So a few months ago I got the 'you're disowned' email from my parents, and I thought that it was all over for any kind of ongoing relationship with them. I'd planned this visit to see them (I live on the east coast of Australia, they're a five-hour flight away), but a few months ago they told me they won't see me when I'm here. I have non-JW family and friends here though who I love a lot, and I have spent some nice times with them, and shown Mr Frass around my old haunts. The other day though....
Mr Frass sent a text SMS message through to every JW family member 'Hi I'm Mr Frass, I married Sass. We're in town, let me know if you want to meet'. I lost interest in my siblings on my wedding day when they didn't even send a quiet little message through to me wishing me well; I miss them but don't want that kind of blackmail in my life. Still I don't want my family pretending I'm dead, and every opportunity I get to remind them that I'm alive and happy, I'm going to take it. So Mr Frass sent them a message. Oldest sister came through ok, she said she would have caught up with him if she wasn't out of town. None of the others though, except for mum and dad. They decided that we should talk first. So I called, and we spent three hours on the phone. Under Nan's advice I just listened, agreed, let her vent, took the abuse. Mr Frass did the same. We have an insoluble situation; in order to keep us in our lives they have to hide it from the others.
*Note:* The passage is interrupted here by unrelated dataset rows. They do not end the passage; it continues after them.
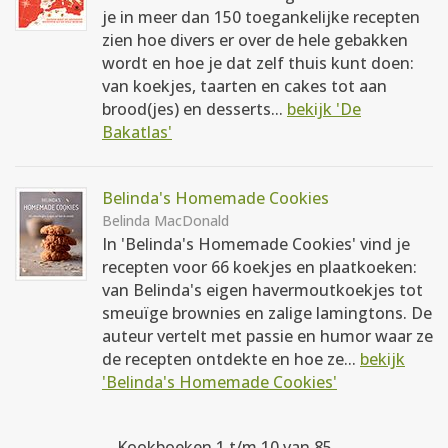
je in meer dan 150 toegankelijke recepten
zien hoe divers er over de hele gebakken
wordt en hoe je dat zelf thuis kunt doen:
van koekjes, taarten en cakes tot aan
brood(jes) en desserts...
bekijk 'De
Bakatlas'
Belinda's Homemade Cookies
Belinda MacDonald
In 'Belinda's Homemade Cookies' vind je
recepten voor 66 koekjes en plaatkoeken:
van Belinda's eigen havermoutkoekjes tot
smeuïge brownies en zalige lamingtons. De
auteur vertelt met passie en humor waar ze
de recepten ontdekte en hoe ze...
bekijk
'Belinda's Homemade Cookies'
Kookboeken 1 t/m 10 van 85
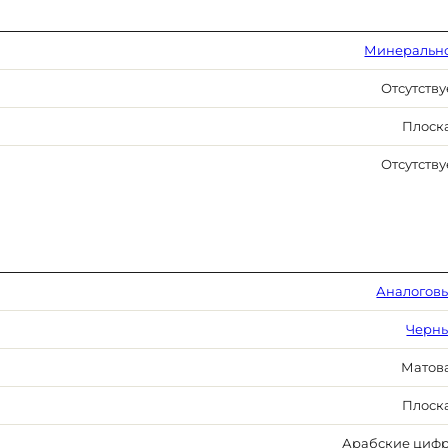
Минеральн
Отсутству
Плоск
Отсутству
Аналогов
Черн
Матов
Плоск
Арабские циф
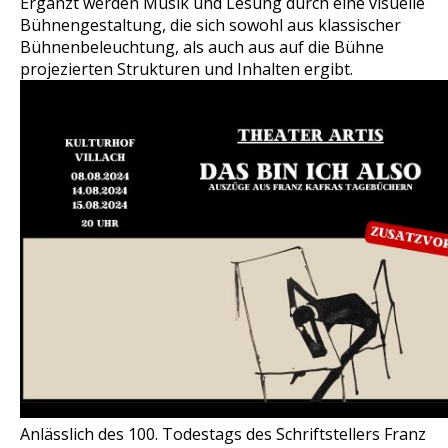
Ergänzt werden Musik und Lesung durch eine visuelle
Bühnengestaltung, die sich sowohl aus klassischer
Bühnenbeleuchtung, als auch aus auf die Bühne
projezierten Strukturen und Inhalten ergibt.
Anlässlich des 100. Todestags des Schriftstellers Franz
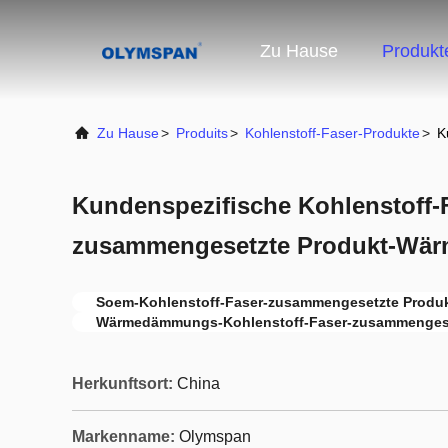
Zu Hause
Produkt
Zu Hause
>
Produits
>
Kohlenstoff-Faser-Produkte
>
K
Kundenspezifische Kohlenstoff-
zusammengesetzte Produkt-W
Soem-Kohlenstoff-Faser-zusammengesetzte Produ
Wärmedämmungs-Kohlenstoff-Faser-zusammengese
Herkunftsort:
China
Markenname:
Olymspan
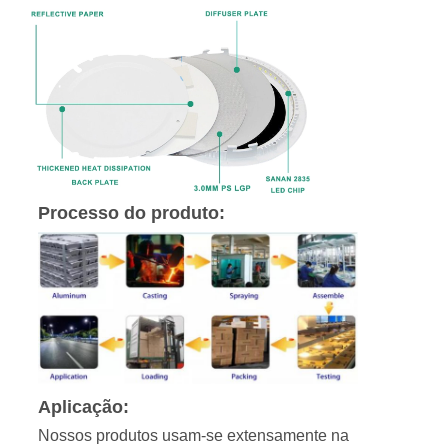
Processo do produto:
Aplicação:
Nossos produtos usam-se extensamente na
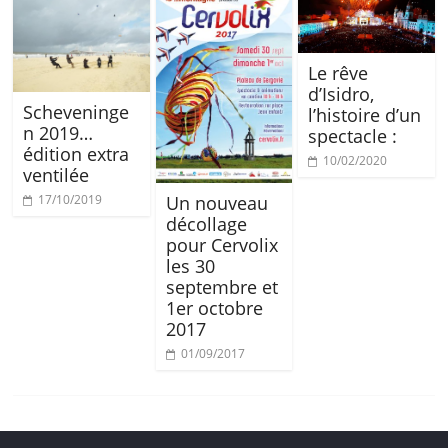
Le rêve
d’Isidro,
Scheveninge
l’histoire d’un
n 2019…
spectacle :
édition extra
10/02/2020
ventilée
Un nouveau
17/10/2019
décollage
pour Cervolix
les 30
septembre et
1er octobre
2017
01/09/2017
Mum also is pretending that's the reason she can't have the book study at their house any more (never mind the four months of renovations and remaining mess). The only way to fix things is for me to get reinstated, but I don't think she understands the impossibility of that; I won't get away with pretending to believe it - I wouldn't even if I wanted to. I'm hoping to get this through to them.
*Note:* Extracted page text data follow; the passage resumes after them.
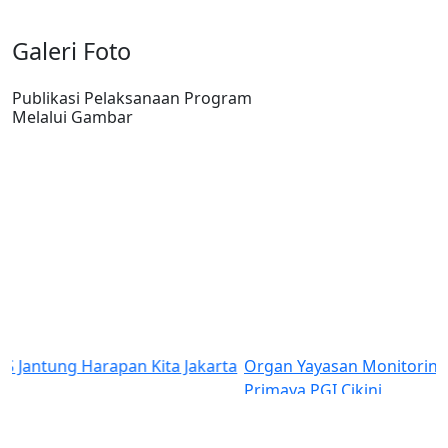
Galeri Foto
Publikasi Pelaksanaan Program
Melalui Gambar
rta
Organ Yayasan Monitoring Pasien Rujukan di RS
Primaya PGI Cikini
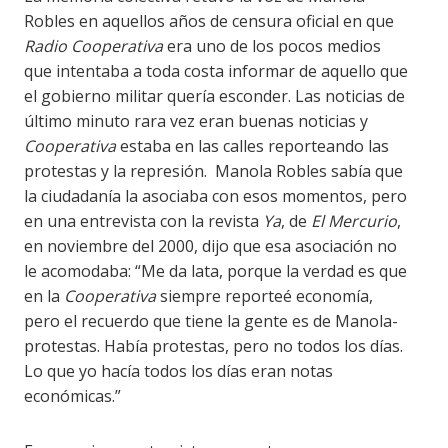
Robles en aquellos años de censura oficial en que
Radio Cooperativa
era uno de los pocos medios
que intentaba a toda costa informar de aquello que
el gobierno militar quería esconder. Las noticias de
último minuto rara vez eran buenas noticias y
Cooperativa
estaba en las calles reporteando las
protestas y la represión. Manola Robles sabía que
la ciudadanía la asociaba con esos momentos, pero
en una entrevista con la revista
Ya
, de
El Mercurio
,
en noviembre del 2000, dijo que esa asociación no
le acomodaba: “Me da lata, porque la verdad es que
en la
Cooperativa
siempre reporteé economía,
pero el recuerdo que tiene la gente es de Manola-
protestas. Había protestas, pero no todos los días.
Lo que yo hacía todos los días eran notas
económicas.”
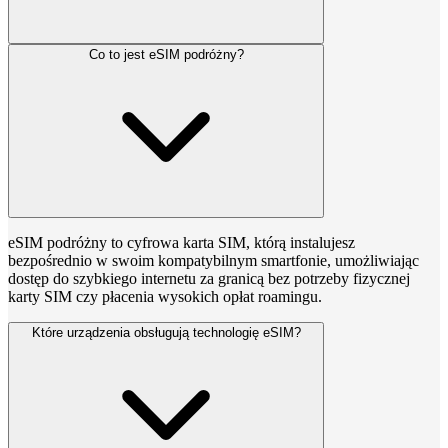
Co to jest eSIM podróżny?
eSIM podróżny to cyfrowa karta SIM, którą instalujesz
bezpośrednio w swoim kompatybilnym smartfonie, umożliwiając
dostęp do szybkiego internetu za granicą bez potrzeby fizycznej
karty SIM czy płacenia wysokich opłat roamingu.
Które urządzenia obsługują technologię eSIM?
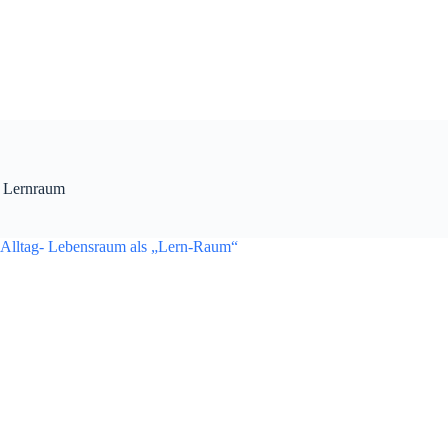
Lernraum
 Alltag- Lebensraum als „Lern-Raum“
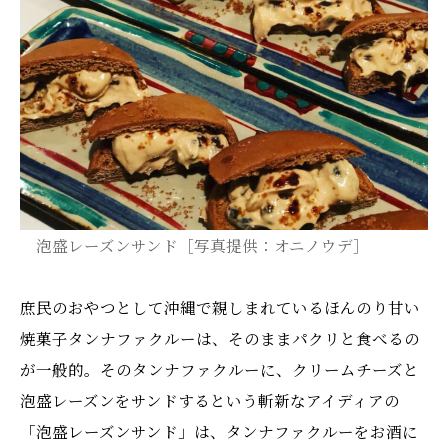
泡盛レーズンサンド［写真提供：オニノウデ］
庶民のおやつとして沖縄で親しまれているほんのり甘い
焼菓子タンナファクルーは、そのままパクリと食べるの
が一般的。そのタンナファクルーに、クリームチーズと
泡盛レーズンをサンドするという斬新なアイディアの
「泡盛レーズンサンド」は、タンナファクルーをお酒に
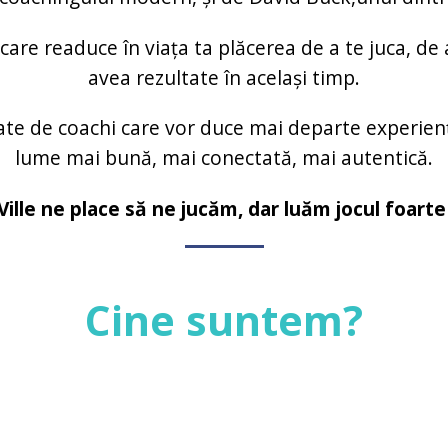
re readuce în viața ta plăcerea de a te juca, de 
avea rezultate în același timp.
e de coachi care vor duce mai departe experienţ
lume mai bună, mai conectată, mai autentică.
ille ne place să ne jucăm, dar luăm jocul foarte 
Cine suntem?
What would have made my brother ask 'why didn't she just disassociate herself instead of putting us all through this'? Can they really not know that the treatment for people who disassociate is exactly the same as those who are disfellowshipped? Maybe they just wish I had so that it would be easier for them - they wouldn't look like old-fashioned, unforgiving prudes, they could say 'she chose to leave us'.
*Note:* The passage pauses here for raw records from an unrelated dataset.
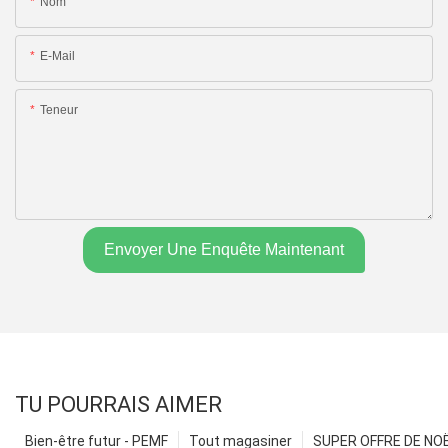
Nom
E-Mail
Teneur
Envoyer Une Enquête Maintenant
TU POURRAIS AIMER
Bien-être futur - PEMF
Tout magasiner
SUPER OFFRE DE NOËL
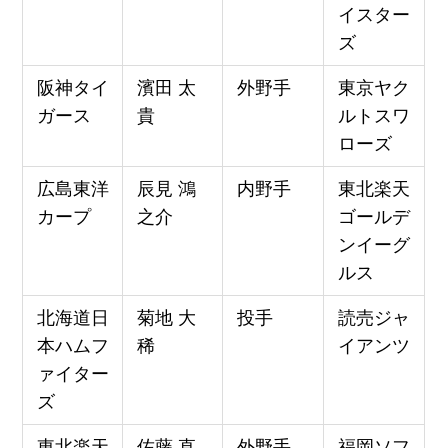
イスター
ズ
阪神タイ
濱田 太
外野手
東京ヤク
ガース
貴
ルトスワ
ローズ
広島東洋
辰見 鴻
内野手
東北楽天
カープ
之介
ゴールデ
ンイーグ
ルス
北海道日
菊地 大
投手
読売ジャ
本ハムフ
稀
イアンツ
ァイター
ズ
東北楽天
佐藤 直
外野手
福岡ソフ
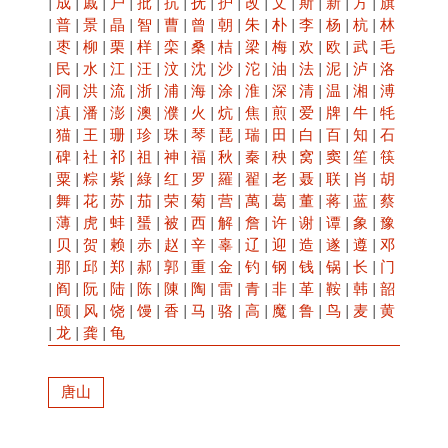
|
成
|
戚
|
户
|
批
|
抗
|
抚
|
护
|
改
|
文
|
斯
|
新
|
方
|
旗
|
普
|
景
|
晶
|
智
|
曹
|
曾
|
朝
|
朱
|
朴
|
李
|
杨
|
杭
|
林
|
枣
|
柳
|
栗
|
样
|
栾
|
桑
|
桔
|
梁
|
梅
|
欢
|
欧
|
武
|
毛
|
民
|
水
|
江
|
汪
|
汶
|
沈
|
沙
|
沱
|
油
|
法
|
泥
|
泸
|
洛
|
洞
|
洪
|
流
|
浙
|
浦
|
海
|
涂
|
淮
|
深
|
清
|
温
|
湘
|
溥
|
滇
|
潘
|
澎
|
澳
|
濮
|
火
|
炕
|
焦
|
煎
|
爱
|
牌
|
牛
|
牦
|
猫
|
王
|
珊
|
珍
|
珠
|
琴
|
琵
|
瑞
|
田
|
白
|
百
|
知
|
石
|
碑
|
社
|
祁
|
祖
|
神
|
福
|
秋
|
秦
|
秧
|
窝
|
窦
|
笙
|
筷
|
粟
|
粽
|
紫
|
綠
|
红
|
罗
|
羅
|
翟
|
老
|
聂
|
联
|
肖
|
胡
|
舞
|
花
|
苏
|
茄
|
荣
|
菊
|
营
|
萬
|
葛
|
董
|
蒋
|
蓝
|
蔡
|
薄
|
虎
|
蚌
|
蜑
|
被
|
西
|
解
|
詹
|
许
|
谢
|
谭
|
象
|
豫
|
贝
|
贺
|
赖
|
赤
|
赵
|
辛
|
辜
|
辽
|
迎
|
造
|
遂
|
遵
|
邓
|
那
|
邱
|
郑
|
郝
|
郭
|
重
|
金
|
钓
|
钢
|
钱
|
锅
|
长
|
门
|
阎
|
阮
|
陆
|
陈
|
陳
|
陶
|
雷
|
青
|
非
|
革
|
鞍
|
韩
|
韶
|
颐
|
风
|
饶
|
馒
|
香
|
马
|
骆
|
高
|
魔
|
鲁
|
鸟
|
麦
|
黄
|
龙
|
龚
|
龟
唐山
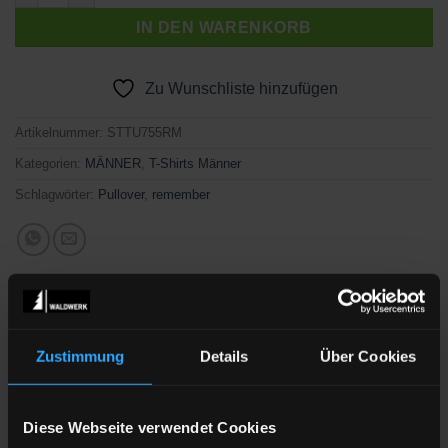
IN DEN WARENKORB
Zu Wunschliste hinzufügen
Artikelnummer:
STTU755RM
Kategorien:
MÄNNER
,
T-Shirts Männer
Schlagwörter:
Pullover
,
remember
Zustimmung
Details
Über Cookies
BESCHREIBUNG
Diese Webseite verwendet Cookies
Designed and printed in the Black Forest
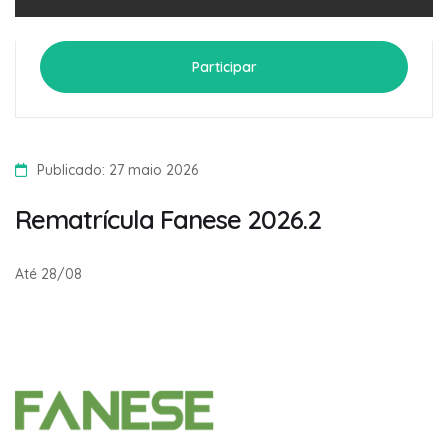
Participar
Publicado: 27 maio 2026
Rematrícula Fanese 2026.2
Até 28/08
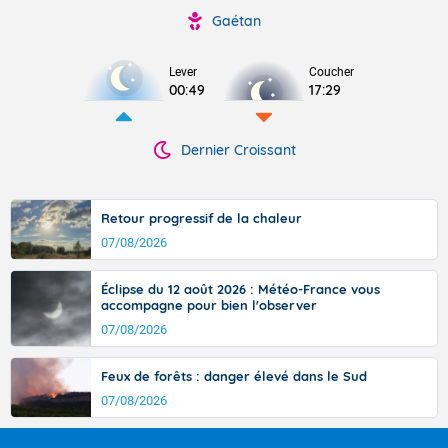
Gaétan
Lever
Coucher
00:49
17:29
Dernier Croissant
Retour progressif de la chaleur
07/08/2026
Éclipse du 12 août 2026 : Météo-France vous
accompagne pour bien l'observer
07/08/2026
Feux de forêts : danger élevé dans le Sud
07/08/2026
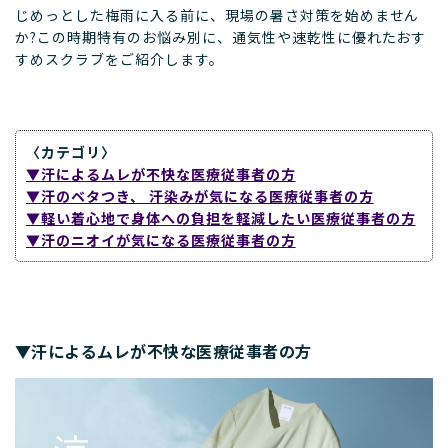
じめっとした梅雨に入る前に、現場の暑さ対策を始めません
か?この時期特有のお悩み別に、通気性や速乾性に優れたおす
すめスクラブをご紹介します。
〈カテゴリ〉
▼汗によるムレが不快な医療従事者の方
▼汗のベタつき、 汗染みが気になる医療従事者の方
▼軽い着心地で身体への負担を軽減したい医療従事者の方
▼汗のニオイが気になる医療従事者の方
▼汗によるムレが不快な医療従事者の方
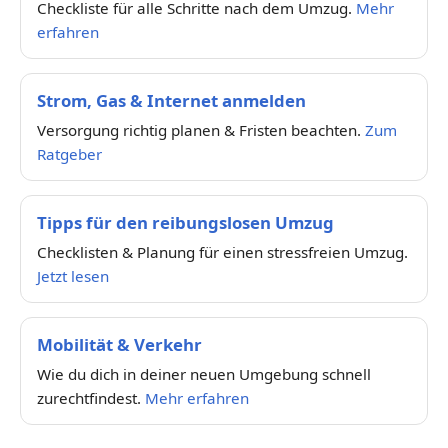
Checkliste für alle Schritte nach dem Umzug.
Mehr
erfahren
Strom, Gas & Internet anmelden
Versorgung richtig planen & Fristen beachten.
Zum
Ratgeber
Tipps für den reibungslosen Umzug
Checklisten & Planung für einen stressfreien Umzug.
Jetzt lesen
Mobilität & Verkehr
Wie du dich in deiner neuen Umgebung schnell
zurechtfindest.
Mehr erfahren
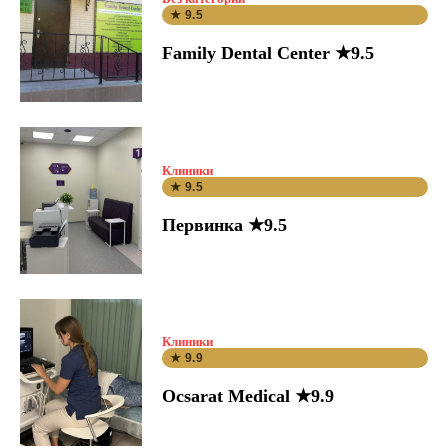
★ 9.5
Family Dental Center ★9.5
Клиники
★ 9.5
Первинка ★9.5
Клиники
★ 9.9
Ocsarat Medical ★9.9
I've taken Mr Frass on a little tour of the places I used to go, and we're now touring an old holiday ground. It sucks though, because just about everywhere has JW memories. Dad wants to talk and I'm hoping to catch them before they take off to a quick-build. There's just so many games to play and every time they open their mouth it's to be horrible to me. I'm trying to convince myself that it's important to retain a relationship with them, but can't think of many reasons why - none that are good for us anyway. Their anger and misery is only bad for us, and they will never forgive us. I guess I just don't want to burn the bridge. One day they'll need me, and then I'll be glad I made the effort. Besides, I'd not respect myself if I was the one to blame for us not keeping in touch.